[Dataset entries]
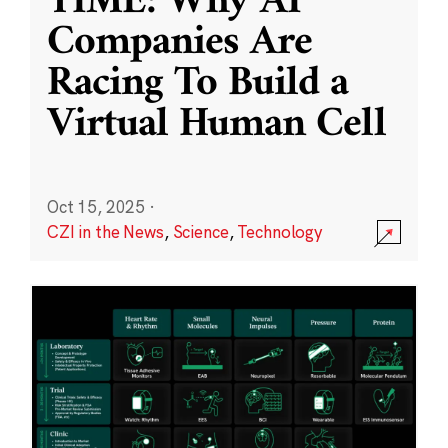
TIME: Why AI
Companies Are
Racing To Build a
Virtual Human Cell
Oct 15, 2025
·
CZI in the News
,
Science
,
Technology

_Work to be completed:_
From the first line to the last, return the records exactly and leave the pictures behind.

_Solved exercise:_
TIME: Why AI
Companies Are
Racing To Build a
Virtual Human Cell
Oct 15, 2025
·
CZI in the News
,
Science
,
Technology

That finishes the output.